Bass, Berry & Sims attorney Terry Clark offered insight for an article in Law360 analyzing the impact of a recent Federal Circuit decision that upheld the University of Texas’ (UT) claim of sovereign immunity while letting their exclusive licensee pursue patent infringement litigation against an infringer. The 11th Amendment protects universities and other state entities from being involuntarily dragged into patent infringement litigation. The July 24 precedential opinion said that sovereign immunity bars courts from involuntarily adding a university as a co-plaintiff, as the patent owner and licensor, to a patent infringement litigation brought by the university’s exclusive licensee against a third party. Further, the Federal Circuit found that the university was not an indispensable party under Rule 19 of the Federal Rules of Civil Procedure. The ruling brings into light questions of how private companies and public universities should approach joint development and patent licensing agreements.
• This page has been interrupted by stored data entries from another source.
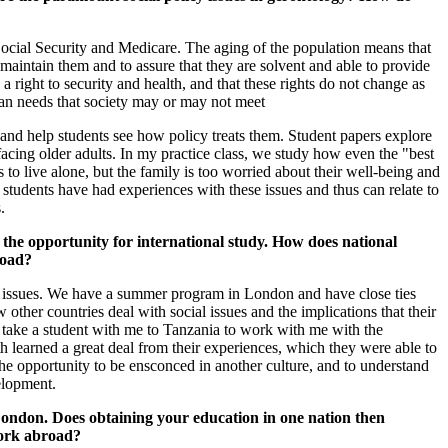
ocial Security and Medicare. The aging of the population means that
maintain them and to assure that they are solvent and able to provide
a right to security and health, and that these rights do not change as
 than needs that society may or may not meet
 and help students see how policy treats them. Student papers explore
facing older adults. In my practice class, we study how even the "best
to live alone, but the family is too worried about their well-being and
t students have had experiences with these issues and thus can relate to
.
 opportunity for international study. How does national
road?
l issues. We have a summer program in London and have close ties
 other countries deal with social issues and the implications that their
to take a student with me to Tanzania to work with me with the
 learned a great deal from their experiences, which they were able to
 the opportunity to be ensconced in another culture, and to understand
elopment.
ndon. Does obtaining your education in one nation then
work abroad?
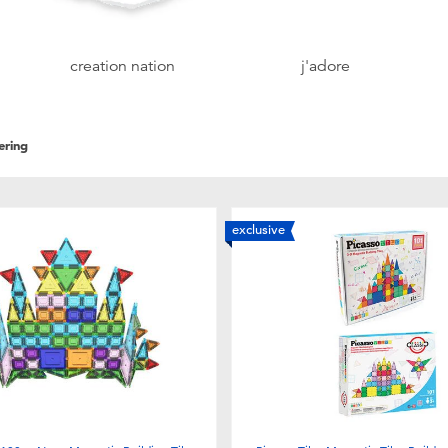
creation nation
j'adore
ering
exclusive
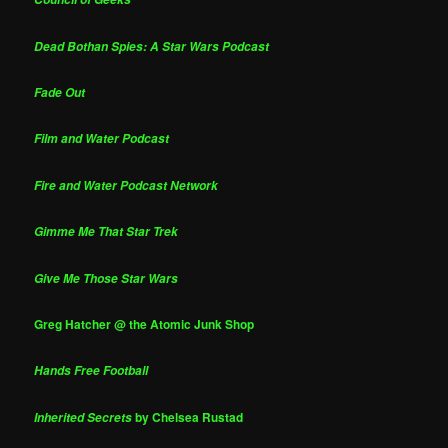
Dead Bothan Spies: A Star Wars Podcast
Fade Out
Film and Water Podcast
Fire and Water Podcast Network
Gimme Me That Star Trek
Give Me Those Star Wars
Greg Hatcher @ the Atomic Junk Shop
Hands Free Football
by Chelsea Rustad
Inherited Secrets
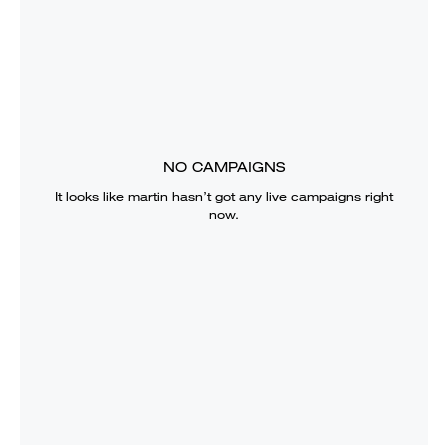
NO CAMPAIGNS
It looks like
martin
hasn’t got any live campaigns right
now.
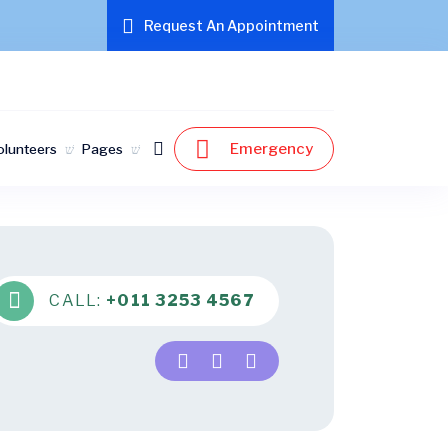
Request An Appointment
Emergency
olunteers
Pages
CALL:
+011 3253 4567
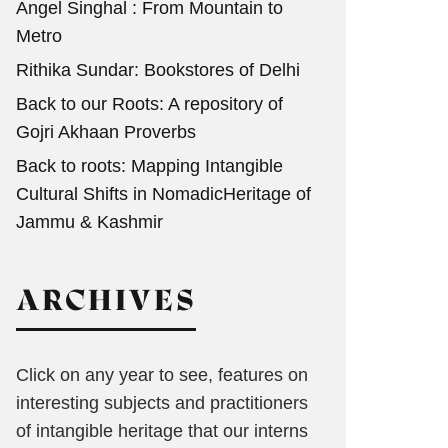
Angel Singhal : From Mountain to
Metro
Rithika Sundar: Bookstores of Delhi
Back to our Roots: A repository of
Gojri Akhaan Proverbs
Back to roots: Mapping Intangible
Cultural Shifts in NomadicHeritage of
Jammu & Kashmir
ARCHIVES
Click on any year to see, features on
interesting subjects and practitioners
of intangible heritage that our interns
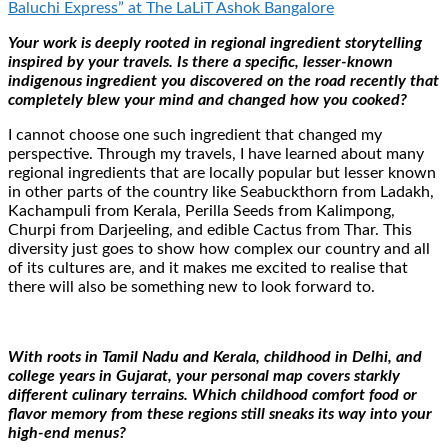
Baluchi Express” at The LaLiT Ashok Bangalore
Your work is deeply rooted in regional ingredient storytelling
inspired by your travels. Is there a specific, lesser-known
indigenous ingredient you discovered on the road recently that
completely blew your mind and changed how you cooked?
I cannot choose one such ingredient that changed my
perspective. Through my travels, I have learned about many
regional ingredients that are locally popular but lesser known
in other parts of the country like Seabuckthorn from Ladakh,
Kachampuli from Kerala, Perilla Seeds from Kalimpong,
Churpi from Darjeeling, and edible Cactus from Thar. This
diversity just goes to show how complex our country and all
of its cultures are, and it makes me excited to realise that
there will also be something new to look forward to.
With roots in Tamil Nadu and Kerala, childhood in Delhi, and
college years in Gujarat, your personal map covers starkly
different culinary terrains. Which childhood comfort food or
flavor memory from these regions still sneaks its way into your
high-end menus?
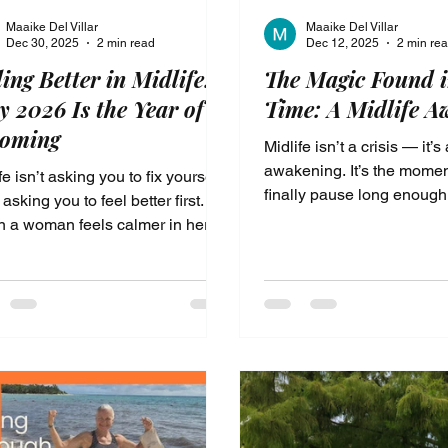
Maaike Del Villar
Maaike Del Villar
Dec 30, 2025
2 min read
Dec 12, 2025
2 min re
ling Better in Midlife:
The Magic Found i
 2026 Is the Year of
Time: A Midlife A
coming
Midlife isn’t a crisis — it’s
awakening. It’s the mome
fe isn’t asking you to fix yourself
finally pause long enough
 asking you to feel better first.
your soul whisper, “There 
 a woman feels calmer in her
you.” For so many women
 and safer in her nervous
menopause brings confus
m, clarity returns without force.
exhaustion, and a feeling 
 is not about doing more or
control. But what if this s
g harder. It’s the year of
meant to break you… what 
ming—where energy,
meant to wake you up? A 
dence, and self-trust are rebuilt
Awakening is the shift wh
the inside out.
begin to reclaim your ener
voice, your joy, and your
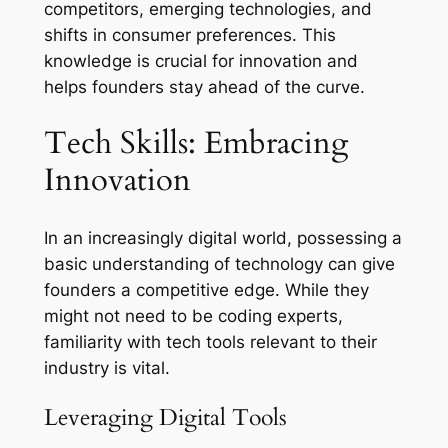
competitors, emerging technologies, and
shifts in consumer preferences. This
knowledge is crucial for innovation and
helps founders stay ahead of the curve.
Tech Skills: Embracing
Innovation
In an increasingly digital world, possessing a
basic understanding of technology can give
founders a competitive edge. While they
might not need to be coding experts,
familiarity with tech tools relevant to their
industry is vital.
Leveraging Digital Tools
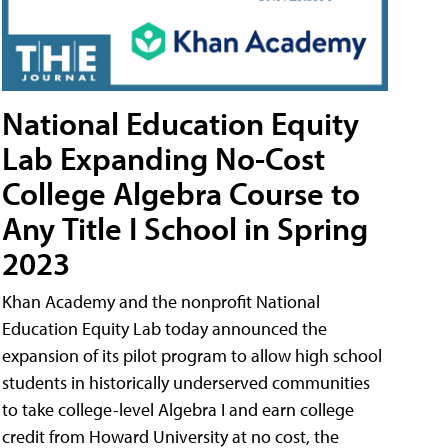
National Education Equity
Lab Expanding No-Cost
College Algebra Course to
Any Title I School in Spring
2023
Khan Academy and the nonprofit National
Education Equity Lab today announced the
expansion of its pilot program to allow high school
students in historically underserved communities
to take college-level Algebra I and earn college
credit from Howard University at no cost, the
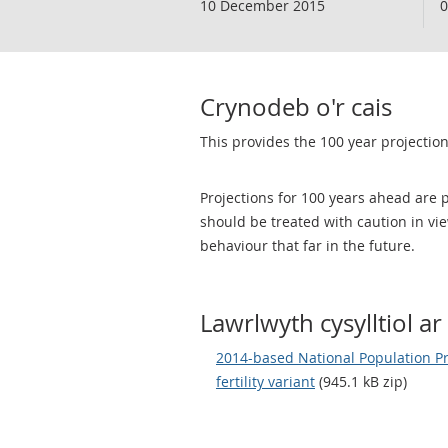
10 December 2015
0
Crynodeb o'r cais
This provides the 100 year projection 
Projections for 100 years ahead are p
should be treated with caution in v
behaviour that far in the future.
Lawrlwyth cysylltiol ar 
2014-based National Population Pro
fertility variant
(945.1 kB zip)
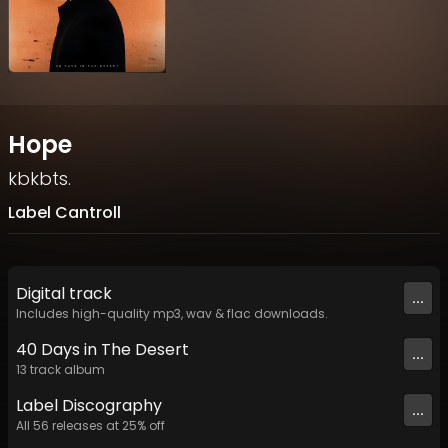
Hope
kbkbts.
Label Cantroll
Digital
track
...
Includes high-quality mp3, wav & flac downloads.
40 Days in The Desert
...
13
track
album
Label
Discography
...
All
56
releases at
25
% off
Judge Newman’s opinion, concurring in part, dissenting in part, and concurring in the judgment, explained that state sovereign immunity should not be used as a shield in cases where a university is actively engaged in commercial activities such as licensing its patents to private parties. Terry supported this element of the dissent suggesting a university should be willing to face potential litigation if engages in voluntarily commercial activity such as a patent license agreement. “When you voluntarily engage in commercial activity, isn’t that the same thing as a waiver?” he said. “Once you enter into contracts, and you put yourself out there in commerce with everybody else, does that mean you’re agreeing to participate in the process?”
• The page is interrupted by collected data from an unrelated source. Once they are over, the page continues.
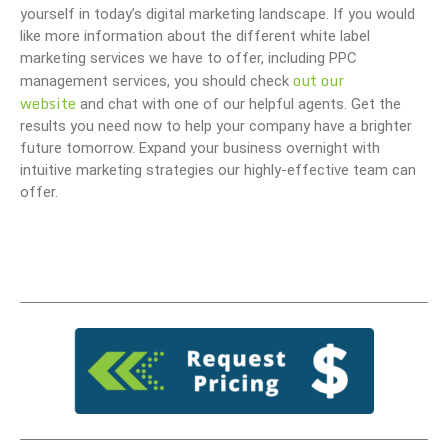
yourself in today’s digital marketing landscape. If you would
like more information about the different white label
marketing services we have to offer, including PPC
out our
management services, you should check
website
and chat with one of our helpful agents. Get the
results you need now to help your company have a brighter
future tomorrow. Expand your business overnight with
intuitive marketing strategies our highly-effective team can
offer.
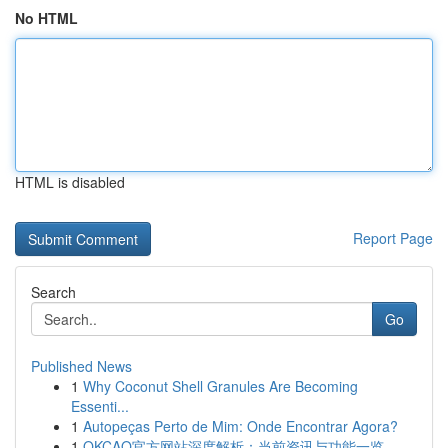
No HTML
HTML is disabled
Report Page
Search
Go
Published News
1
Why Coconut Shell Granules Are Becoming
Essenti...
1
Autopeças Perto de Mim: Onde Encontrar Agora?
1
OKCAO官方网站深度解析：当前资讯与功能一览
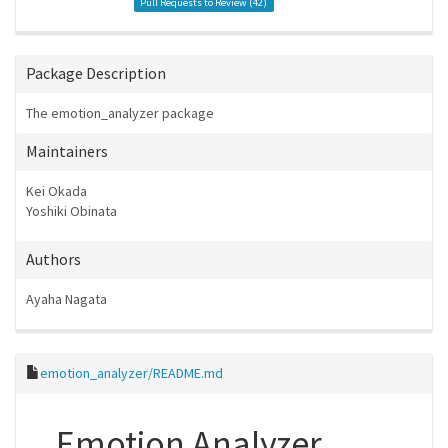
Pull Requests to Review (
42
)
Package Description
The emotion_analyzer package
Maintainers
Kei Okada
Yoshiki Obinata
Authors
Ayaha Nagata
emotion_analyzer/README.md
Emotion Analyzer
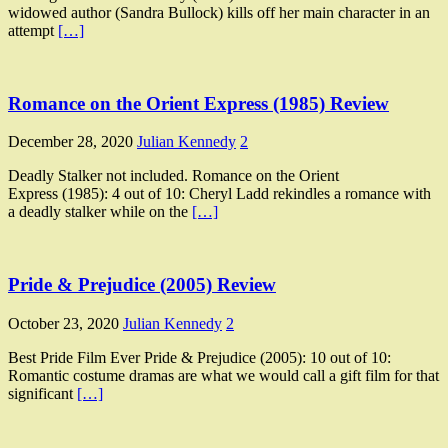
widowed author (Sandra Bullock) kills off her main character in an
attempt
[…]
Romance on the Orient Express (1985) Review
December 28, 2020
Julian Kennedy
2
Deadly Stalker not included. Romance on the Orient
Express (1985): 4 out of 10: Cheryl Ladd rekindles a romance with
a deadly stalker while on the
[…]
Pride & Prejudice (2005) Review
October 23, 2020
Julian Kennedy
2
Best Pride Film Ever Pride & Prejudice (2005): 10 out of 10:
Romantic costume dramas are what we would call a gift film for that
significant
[…]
One possibility for commercial partners of public universities to protect themselves via could be to build express waivers of sovereign immunity into contracts, but Terry suggested that would not be as simple as it seems. “That’s new territory that we’ll have to get into,” he said. “We have information now to understand when Congress can act such that sovereign immunity doesn’t apply, but we don’t have the flip side of that to say when a waiver is going to be sufficient to take away the sovereign immunity.” Thus, it remains unclear whether a university alone, as an agent of the state, may waive a state’s sovereign immunity without legislation.
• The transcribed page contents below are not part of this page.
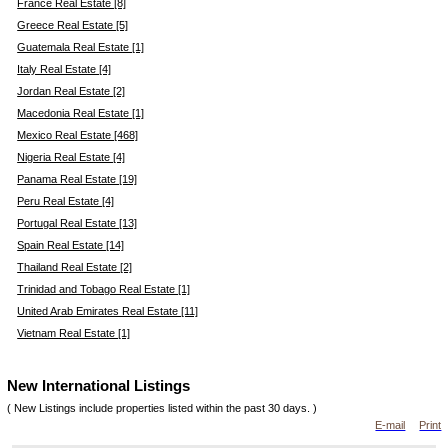
France Real Estate [8]
Greece Real Estate [5]
Guatemala Real Estate [1]
Italy Real Estate [4]
Jordan Real Estate [2]
Macedonia Real Estate [1]
Mexico Real Estate [468]
Nigeria Real Estate [4]
Panama Real Estate [19]
Peru Real Estate [4]
Portugal Real Estate [13]
Spain Real Estate [14]
Thailand Real Estate [2]
Trinidad and Tobago Real Estate [1]
United Arab Emirates Real Estate [11]
Vietnam Real Estate [1]
New International Listings
( New Listings include properties listed within the past 30 days. )
E-mail
Print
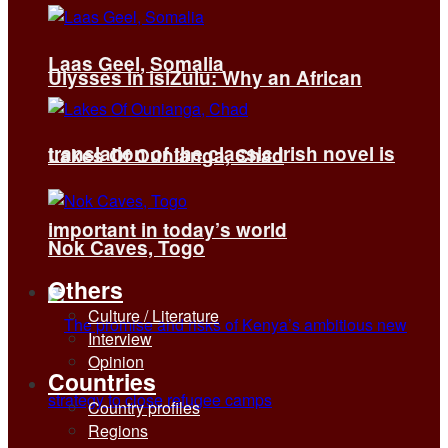
Laas Geel, Somalia
Ulysses in isiZulu: Why an African
translation of the classic Irish novel is
Lakes Of Ounianga, Chad
important in today’s world
Nok Caves, Togo
Others
Culture / Literature
Interview
Opinion
Countries
Country profiles
Regions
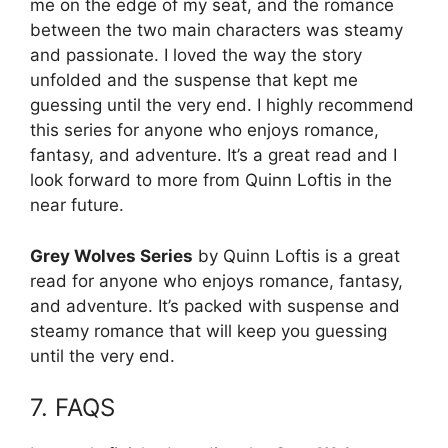
me on the edge of my seat, and the romance
between the two main characters was steamy
and passionate. I loved the way the story
unfolded and the suspense that kept me
guessing until the very end. I highly recommend
this series for anyone who enjoys romance,
fantasy, and adventure. It’s a great read and I
look forward to more from Quinn Loftis in the
near future.
Grey Wolves Series
by Quinn Loftis is a great
read for anyone who enjoys romance, fantasy,
and adventure. It’s packed with suspense and
steamy romance that will keep you guessing
until the very end.
7. FAQS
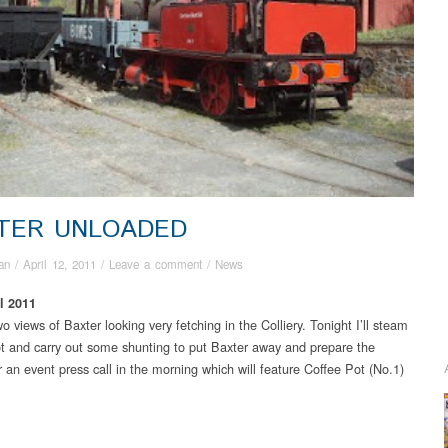
TER UNLOADED
an
/
April 12, 2011
/
Leave a comment
/
News
l 2011
 views of Baxter looking very fetching in the Colliery. Tonight I’ll steam
t and carry out some shunting to put Baxter away and prepare the
r an event press call in the morning which will feature Coffee Pot (No.1)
One significant key for maintaining relationships between universities and private companies will be to structure the deals clearly in anticipation of litigation. Many universities maintain ownership of patents but attempt to avoid litigation by contractually granting their licensees the right to sue third infringers. However, companies may be reluctant to commit millions of dollars to research and development efforts or licensing relationships with universities unless they are confident the intellectual property from those arrangements are enforceable against infringers. “Otherwise, why in the world would you ever try to contract with a university with regards to a patent license?” he said. “There would be a very high risk that you would never be able to realize your return on investment and you certainly wouldn’t be able to go out and enforce intellectual property against third parties because you’re caught in a Catch-22.” This decision may require universities to rethink their licensing programs altogether and/or accept the risk of litigation down the road.